Christopher Frayling makes the case that Adam is the real genius behind the iconic images of the James Bond films, “Dr. Strangelove,” “Barry Lyndon,” and even “Star Trek” (he designed the Enterprise spaceship). Clearly, Adam’s work is the only reason to watch such duds as “Sodom and Gomorrah” and “King David.” But without many visual examples, this tome defeats its own noble purpose.
The entire text is presented as a Q&A between Frayling and Adam. Mostly achronological and devoid of narrative flow, it at least retains the essential aspects of Adam’s eventful life.
Adam fled Germany with his family during Hitler’s regime, and then served in the RAF, before getting a job as an art director in the post-WWII British film industry. His creations (including the terrif Trojan horse in the otherwise tepid “Helen of Troy”) were acknowledged by his peers, but Adam did not always receive screen credit.

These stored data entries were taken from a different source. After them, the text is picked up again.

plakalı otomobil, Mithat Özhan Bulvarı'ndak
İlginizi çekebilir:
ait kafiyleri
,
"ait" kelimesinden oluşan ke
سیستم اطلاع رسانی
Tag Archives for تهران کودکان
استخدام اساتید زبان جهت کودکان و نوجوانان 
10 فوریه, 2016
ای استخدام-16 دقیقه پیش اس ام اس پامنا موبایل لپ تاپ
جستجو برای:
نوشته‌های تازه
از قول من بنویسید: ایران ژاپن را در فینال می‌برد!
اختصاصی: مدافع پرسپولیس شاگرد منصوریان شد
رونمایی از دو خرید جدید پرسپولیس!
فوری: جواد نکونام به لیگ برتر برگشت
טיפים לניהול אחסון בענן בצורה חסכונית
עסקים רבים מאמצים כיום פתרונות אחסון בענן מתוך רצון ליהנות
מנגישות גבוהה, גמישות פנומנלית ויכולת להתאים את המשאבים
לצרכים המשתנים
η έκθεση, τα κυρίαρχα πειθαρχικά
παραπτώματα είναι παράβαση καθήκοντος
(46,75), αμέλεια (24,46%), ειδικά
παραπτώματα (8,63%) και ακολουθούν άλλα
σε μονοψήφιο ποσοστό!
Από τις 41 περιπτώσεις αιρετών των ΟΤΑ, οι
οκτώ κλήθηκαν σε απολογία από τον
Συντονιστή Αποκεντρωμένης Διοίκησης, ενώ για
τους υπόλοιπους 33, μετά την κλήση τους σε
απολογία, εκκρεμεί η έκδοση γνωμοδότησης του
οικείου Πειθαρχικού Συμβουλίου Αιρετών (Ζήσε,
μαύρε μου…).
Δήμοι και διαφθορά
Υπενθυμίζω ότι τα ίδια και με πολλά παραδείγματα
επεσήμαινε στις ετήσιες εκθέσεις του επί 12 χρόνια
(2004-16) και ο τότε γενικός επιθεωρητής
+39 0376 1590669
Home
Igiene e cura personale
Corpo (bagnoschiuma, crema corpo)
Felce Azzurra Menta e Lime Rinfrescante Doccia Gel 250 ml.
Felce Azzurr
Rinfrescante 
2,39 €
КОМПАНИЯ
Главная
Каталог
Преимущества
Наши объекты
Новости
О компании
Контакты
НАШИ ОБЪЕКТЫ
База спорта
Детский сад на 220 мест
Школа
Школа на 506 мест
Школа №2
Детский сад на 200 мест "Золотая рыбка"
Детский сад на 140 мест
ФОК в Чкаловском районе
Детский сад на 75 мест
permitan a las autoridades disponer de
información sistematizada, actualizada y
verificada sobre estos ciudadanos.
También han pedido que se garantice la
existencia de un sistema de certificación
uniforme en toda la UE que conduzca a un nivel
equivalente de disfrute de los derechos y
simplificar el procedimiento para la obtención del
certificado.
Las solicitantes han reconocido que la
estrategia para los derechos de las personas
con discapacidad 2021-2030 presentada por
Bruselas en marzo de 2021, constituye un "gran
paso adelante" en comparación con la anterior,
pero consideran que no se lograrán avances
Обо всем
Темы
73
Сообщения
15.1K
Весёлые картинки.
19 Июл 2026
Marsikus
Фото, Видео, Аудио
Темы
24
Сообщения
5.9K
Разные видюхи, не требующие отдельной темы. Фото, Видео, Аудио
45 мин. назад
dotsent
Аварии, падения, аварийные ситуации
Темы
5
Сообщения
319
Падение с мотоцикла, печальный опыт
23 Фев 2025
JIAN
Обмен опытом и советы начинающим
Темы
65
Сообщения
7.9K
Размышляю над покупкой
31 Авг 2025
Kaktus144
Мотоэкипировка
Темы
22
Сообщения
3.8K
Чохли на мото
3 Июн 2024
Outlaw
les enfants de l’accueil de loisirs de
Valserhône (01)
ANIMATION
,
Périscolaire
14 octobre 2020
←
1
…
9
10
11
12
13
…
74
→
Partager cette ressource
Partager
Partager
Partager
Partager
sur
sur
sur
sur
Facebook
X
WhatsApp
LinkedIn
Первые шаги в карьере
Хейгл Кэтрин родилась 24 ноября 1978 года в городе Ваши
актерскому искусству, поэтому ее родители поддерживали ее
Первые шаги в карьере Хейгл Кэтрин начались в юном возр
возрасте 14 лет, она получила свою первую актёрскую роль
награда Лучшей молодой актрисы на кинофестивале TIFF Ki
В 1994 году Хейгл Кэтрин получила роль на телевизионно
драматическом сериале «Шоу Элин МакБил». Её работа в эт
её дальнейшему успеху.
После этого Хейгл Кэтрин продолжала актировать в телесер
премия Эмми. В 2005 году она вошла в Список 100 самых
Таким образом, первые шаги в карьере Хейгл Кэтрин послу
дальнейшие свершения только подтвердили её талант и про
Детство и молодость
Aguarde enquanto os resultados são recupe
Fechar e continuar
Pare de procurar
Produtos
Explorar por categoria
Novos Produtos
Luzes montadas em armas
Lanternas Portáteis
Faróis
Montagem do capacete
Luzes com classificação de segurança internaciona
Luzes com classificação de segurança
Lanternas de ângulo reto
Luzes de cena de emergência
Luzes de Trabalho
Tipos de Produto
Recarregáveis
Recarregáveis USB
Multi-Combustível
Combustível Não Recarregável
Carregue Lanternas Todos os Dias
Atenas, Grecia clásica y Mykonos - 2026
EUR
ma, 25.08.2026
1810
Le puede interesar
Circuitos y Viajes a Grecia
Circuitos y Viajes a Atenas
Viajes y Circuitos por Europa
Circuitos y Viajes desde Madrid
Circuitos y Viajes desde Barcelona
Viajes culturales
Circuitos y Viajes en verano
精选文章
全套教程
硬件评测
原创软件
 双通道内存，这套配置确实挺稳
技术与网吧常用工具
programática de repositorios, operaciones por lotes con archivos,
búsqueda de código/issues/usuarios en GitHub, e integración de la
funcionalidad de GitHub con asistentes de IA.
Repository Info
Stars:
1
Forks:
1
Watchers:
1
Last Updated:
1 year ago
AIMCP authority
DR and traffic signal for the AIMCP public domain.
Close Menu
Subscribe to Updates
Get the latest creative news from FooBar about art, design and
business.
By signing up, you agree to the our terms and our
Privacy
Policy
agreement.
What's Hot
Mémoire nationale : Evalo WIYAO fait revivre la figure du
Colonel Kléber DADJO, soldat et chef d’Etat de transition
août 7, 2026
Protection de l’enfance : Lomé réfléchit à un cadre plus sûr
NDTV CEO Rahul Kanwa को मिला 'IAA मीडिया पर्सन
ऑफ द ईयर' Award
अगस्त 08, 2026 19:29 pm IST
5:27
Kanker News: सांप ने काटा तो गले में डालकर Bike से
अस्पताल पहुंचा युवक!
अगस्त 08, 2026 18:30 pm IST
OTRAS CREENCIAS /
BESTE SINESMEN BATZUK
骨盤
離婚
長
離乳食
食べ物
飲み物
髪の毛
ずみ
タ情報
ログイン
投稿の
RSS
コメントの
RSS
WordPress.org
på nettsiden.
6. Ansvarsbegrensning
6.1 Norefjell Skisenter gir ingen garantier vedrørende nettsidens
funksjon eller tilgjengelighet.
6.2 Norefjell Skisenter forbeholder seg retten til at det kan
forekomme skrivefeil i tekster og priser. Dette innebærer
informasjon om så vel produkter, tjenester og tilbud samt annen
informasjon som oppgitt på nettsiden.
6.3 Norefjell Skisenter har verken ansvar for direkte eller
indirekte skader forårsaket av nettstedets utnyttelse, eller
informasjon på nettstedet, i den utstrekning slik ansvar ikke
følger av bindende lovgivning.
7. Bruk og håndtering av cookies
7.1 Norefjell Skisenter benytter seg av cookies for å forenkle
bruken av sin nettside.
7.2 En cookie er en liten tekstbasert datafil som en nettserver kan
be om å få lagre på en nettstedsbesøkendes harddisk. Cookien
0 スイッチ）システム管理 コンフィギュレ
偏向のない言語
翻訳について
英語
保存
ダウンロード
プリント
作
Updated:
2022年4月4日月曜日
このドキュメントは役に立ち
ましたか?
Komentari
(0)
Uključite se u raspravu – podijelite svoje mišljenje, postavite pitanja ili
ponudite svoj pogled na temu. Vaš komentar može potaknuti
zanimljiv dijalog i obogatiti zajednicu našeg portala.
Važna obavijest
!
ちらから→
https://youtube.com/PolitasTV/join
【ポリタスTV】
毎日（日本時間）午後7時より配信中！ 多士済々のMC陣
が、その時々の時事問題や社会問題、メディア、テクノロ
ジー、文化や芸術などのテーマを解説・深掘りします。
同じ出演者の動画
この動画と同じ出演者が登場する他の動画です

Promoted to production designer with “Around the World in 80 Days” in 1956, Adam became much sought after, and at 85 is still working.
In the most entertaining passages, Adam details the birth of several cinematic classics. It is revealing and amusing to discover that Stanley Kubrick wanted Adam to design “Dr. Strangelove or: How I Learned to Stop Worrying and Love the Bomb” because he had admired Adam’s Bond picture, “Dr. No”, two years earlier. On the darker side, Adam describes how he had to fight to get paid for toiling a full year on Bernardo Bertolucci’s Oscar-sweeping “The Last Emperor” and, as a result of the battle, failed to secure any screen credit.
Film historians will also lap up info about an unrealized version of “The Fantasticks” that never found a director, and “Mermaid,” a 1983 fantasy left unproduced because of the simultaneous emergence of Ron Howard’s “Splash.”
The highlights should be photos from the films themselves, but there are surprisingly few. Where are Adam’s expressionistic sets from the cult horror classic “Night of the Demon” or the film’s famous monster itself? A small, discarded sketch of a devil figure is the only illustration to accompany the entire chapter. Other drawings demonstrate Adam’s artistic finesse (e.g. the laser room from “Goldfinger”), but the finished film products would have been nice to see, too, even if they had to be in black and white (there are no color plates in the book).
Without these accompanying images, a book that might have been a great coffee table tome would have been better served in a smaller version as a treat for movie buffs and scholars alike.